– Nie wiem, jak długo ją przetrzymam – mruknęła, nie patrząc na mnie. – Nie lubi mnie.
Sprężaj się.
Wiatr osłabł i naprawdę gęsty obłok kurzu kończył się na wysokości kolan. Musiałem czekać, aż dwie kobiece sylwetki znikną mi z oczu. Pochłonęło je dopiero zagłębienie kanału – widoczność była przygnębiająco dobra. Zastanawiałem się nawet, czy nie zrezygnować ze szlifierki kątowej na rzecz palnika, w końcu jednak wywlokłem z magazynu wózek z kablem i ruszyłem śladem dziewczyn. Szybko i wolno zarazem. Chciałem czym prędzej zanurkować w wykopie, by zejść z oczu Patrycji, a z drugiej strony bałem się ryzykować, że Numer Siódmy zwyczajnie przegapi moje manewry. W odwodzie był oczywiście wywołany przez szlifierkę hałas, ale wolałbym jej nie uruchamiać. Wiało od zachodu i Patrycja mogła się zorientować szybciej niż ten, na którego polowałem.
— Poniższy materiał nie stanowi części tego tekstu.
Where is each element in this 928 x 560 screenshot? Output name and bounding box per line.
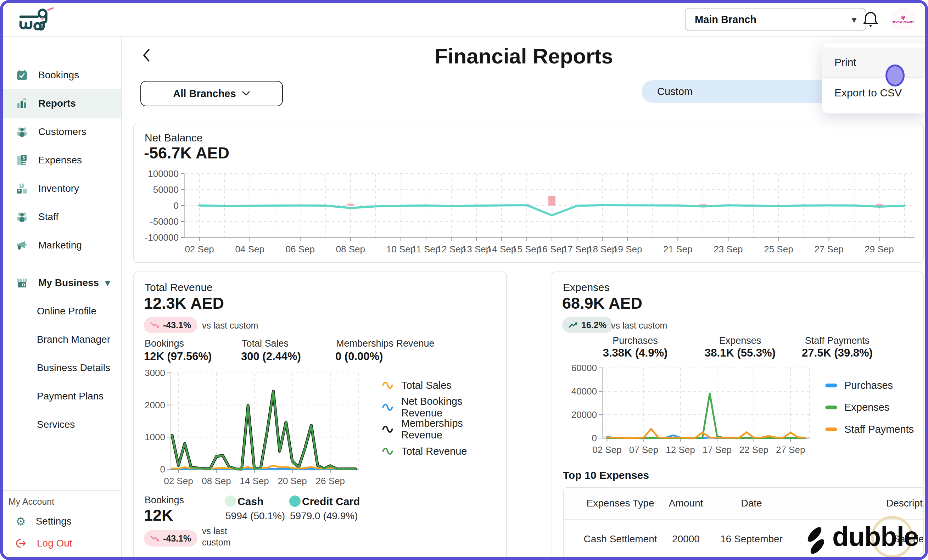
sidebar-subitem-label: Business Details	[37, 362, 110, 374]
trend-value: -43.1%	[163, 533, 191, 544]
expenses-chart: 600004000020000002 Sep07 Sep12 Sep17 Sep…	[558, 363, 813, 459]
svg-text:26 Sep: 26 Sep	[316, 476, 345, 486]
waj-logo	[18, 7, 64, 32]
svg-text:19 Sep: 19 Sep	[613, 244, 642, 255]
date-range-filter[interactable]: Custom	[642, 80, 849, 103]
legend-label: Expenses	[844, 401, 889, 413]
sidebar-item-services[interactable]: Services	[3, 410, 121, 439]
sidebar-subitem-label: Branch Manager	[37, 334, 110, 345]
svg-text:17 Sep: 17 Sep	[702, 444, 732, 455]
sidebar-item-settings[interactable]: ⚙ Settings	[3, 510, 121, 533]
topbar: Main Branch ▾ ✾ REVEAL BEAUTY	[3, 3, 925, 37]
legend-glyph-icon	[825, 424, 838, 434]
svg-text:02 Sep: 02 Sep	[164, 476, 193, 486]
sidebar-item-label: Reports	[38, 98, 76, 109]
svg-text:12 Sep: 12 Sep	[437, 244, 466, 255]
avatar[interactable]: ✾ REVEAL BEAUTY	[892, 8, 914, 31]
revenue-chart: 300020001000002 Sep08 Sep14 Sep20 Sep26 …	[139, 367, 373, 488]
branch-selector[interactable]: Main Branch ▾	[685, 8, 866, 31]
svg-text:06 Sep: 06 Sep	[286, 244, 315, 255]
sidebar-item-payment-plans[interactable]: Payment Plans	[3, 382, 121, 410]
branch-selector-value: Main Branch	[695, 14, 756, 26]
stat-value: 12K (97.56%)	[144, 350, 212, 363]
top-expenses-title: Top 10 Expenses	[563, 469, 649, 481]
legend-item[interactable]: Total Revenue	[382, 440, 506, 462]
sidebar-item-expenses[interactable]: $ Expenses	[3, 146, 121, 174]
page-title: Financial Reports	[123, 44, 925, 69]
svg-text:27 Sep: 27 Sep	[814, 244, 843, 255]
app-frame: Main Branch ▾ ✾ REVEAL BEAUTY Bookings R…	[3, 3, 925, 557]
cell-amount: 20000	[659, 533, 713, 545]
svg-text:10 Sep: 10 Sep	[386, 244, 415, 255]
legend-item[interactable]: Memberships Revenue	[382, 418, 506, 440]
sidebar-item-bookings[interactable]: Bookings	[3, 61, 121, 89]
menu-item-export-csv[interactable]: Export to CSV	[822, 78, 925, 108]
svg-text:25 Sep: 25 Sep	[764, 244, 793, 255]
stat-label: Expenses	[719, 335, 762, 346]
legend-item[interactable]: Expenses	[825, 396, 914, 418]
legend-glyph-icon	[825, 403, 838, 412]
stat-value: 3.38K (4.9%)	[603, 346, 668, 359]
svg-text:0: 0	[160, 464, 165, 475]
legend-label: Net Bookings Revenue	[401, 395, 506, 419]
svg-text:0: 0	[174, 200, 179, 211]
sidebar-item-online-profile[interactable]: Online Profile	[3, 297, 121, 325]
sidebar-item-reports[interactable]: Reports	[3, 89, 121, 117]
sidebar-item-inventory[interactable]: Inventory	[3, 174, 121, 203]
logout-icon	[15, 538, 27, 549]
menu-item-print[interactable]: Print	[822, 47, 925, 78]
trend-value: -43.1%	[163, 320, 191, 330]
sidebar-item-label: Bookings	[38, 69, 79, 81]
column-header: Date	[716, 497, 787, 509]
legend-label: Memberships Revenue	[401, 418, 506, 441]
sidebar-item-branch-manager[interactable]: Branch Manager	[3, 325, 121, 354]
main-content: Financial Reports All Branches Custom Pr…	[123, 36, 925, 557]
notifications-bell-icon[interactable]	[862, 11, 879, 28]
sidebar-item-customers[interactable]: Customers	[3, 117, 121, 146]
svg-text:20000: 20000	[571, 409, 597, 420]
net-balance-card: Net Balance -56.7K AED 100000500000-5000…	[133, 123, 924, 263]
sidebar-account-section: My Account ⚙ Settings Log Out	[3, 490, 121, 557]
total-revenue-title: Total Revenue	[145, 281, 213, 293]
stat-value: 0 (0.00%)	[335, 350, 383, 363]
legend-item[interactable]: Purchases	[825, 374, 914, 396]
sidebar-item-label: Marketing	[38, 240, 82, 251]
stat-value: 38.1K (55.3%)	[705, 346, 775, 359]
cash-dot	[225, 496, 236, 507]
svg-text:23 Sep: 23 Sep	[714, 244, 743, 255]
legend-item[interactable]: Total Sales	[382, 374, 506, 396]
bar-chart-icon	[15, 97, 28, 110]
net-balance-title: Net Balance	[145, 132, 202, 144]
svg-text:1000: 1000	[145, 432, 165, 443]
branch-filter-button[interactable]: All Branches	[140, 81, 283, 106]
sidebar-item-marketing[interactable]: Marketing	[3, 231, 121, 259]
megaphone-icon	[15, 239, 28, 252]
logout-label: Log Out	[37, 538, 72, 549]
sidebar-item-business-details[interactable]: Business Details	[3, 354, 121, 382]
cell-description: Salaries	[876, 533, 924, 545]
sidebar-item-label: My Business	[38, 277, 99, 288]
stat-label: Purchases	[612, 335, 658, 346]
svg-text:13 Sep: 13 Sep	[462, 244, 491, 255]
svg-text:21 Sep: 21 Sep	[663, 244, 692, 255]
svg-text:27 Sep: 27 Sep	[776, 444, 805, 455]
legend-glyph-icon	[382, 403, 395, 412]
sidebar-item-my-business[interactable]: My Business ▾	[3, 269, 121, 297]
avatar-flower-icon: ✾	[901, 15, 905, 21]
svg-text:29 Sep: 29 Sep	[865, 244, 894, 255]
chevron-down-icon: ▾	[852, 14, 856, 25]
svg-text:0: 0	[592, 433, 597, 443]
receipt-icon: $	[15, 154, 28, 166]
table-row[interactable]: Cash Settlement 20000 16 September Salar…	[563, 520, 924, 557]
stat-value: 300 (2.44%)	[241, 350, 301, 363]
people-icon	[15, 125, 28, 138]
sidebar-item-staff[interactable]: Staff	[3, 203, 121, 231]
svg-text:18 Sep: 18 Sep	[588, 244, 617, 255]
credit-card-value: 5979.0 (49.9%)	[290, 510, 358, 522]
svg-text:11 Sep: 11 Sep	[412, 244, 440, 255]
legend-label: Total Revenue	[401, 446, 467, 457]
sidebar-item-logout[interactable]: Log Out	[3, 533, 121, 554]
legend-item[interactable]: Staff Payments	[825, 418, 914, 440]
legend-item[interactable]: Net Bookings Revenue	[382, 396, 506, 418]
svg-text:02 Sep: 02 Sep	[592, 444, 621, 455]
Po paru minutach kręcenia się między zalegającymi dno wykopu kratownicami wiedziałem już, że optymistyczne założenia wzięły w łeb. Siódemka albo niczego nie zauważył, albo uznał, że sytuacja nie dojrzała do interwencji. Trochę za późno przypomniałem sobie, że spawarka elektryczna, którą też mieliśmy na stanie, wymaga dokładnie tego samego kabla zasilającego. Ktoś mało podejrzliwy mógł wziąć moje przygotowania za wstęp do uczciwej pracy.
Chcąc nie chcąc, włączyłem szlifierkę. Na chwilę. Poznęcałem się nad końcówką jakiegoś kątownika i ostrożnie wyjrzałem na zewnątrz.
Nic. Żadnego śladu życia, ani wśród odległych krzaczków nad kanałem, ani dużo bliżej, między barakami.
Wróciłem na dół i na serio zabrałem się do roboty.
Dźwigar numer jeden, ten znad przyszłej bramy, padł ofiarą zimnej krwi, względnie gapiostwa faceta, który miał mnie mieć na oku. Akcja sabotażowa musiała wyglądać wiarygodnie. Była sobota, czas relaksu; jako jedyny w bazie, a może i całym naszym kontyngencie, miałem na wyłączność niebrzydką, polską dziewczynę – a wyżywałem się na stali.
Pół tuzina Bogu ducha winnych, bezinteresownie ciekawskich żołnierzy mogło tu przyjść i pogapić się na takiego frajera, więc krojenie na plastry luźno leżących profili nie wchodziło w rachubę. Numer Siódmy musiał uwierzyć, że niszczę coś wartościowego.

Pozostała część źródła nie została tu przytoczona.